TASK ITEM. Where does the word "contenido" show up in the data? Please find each such line and copy it.

EXTRACTED DATA.
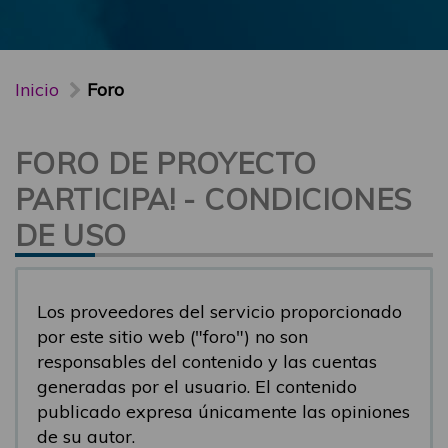
Inicio
Foro
FORO DE PROYECTO
PARTICIPA! - CONDICIONES
DE USO
Los proveedores del servicio proporcionado
por este sitio web ("foro") no son
responsables del contenido y las cuentas
generadas por el usuario. El contenido
publicado expresa únicamente las opiniones
de su autor.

RESPONSE AREA.
responsables del contenido y las cuentas
generadas por el usuario. El contenido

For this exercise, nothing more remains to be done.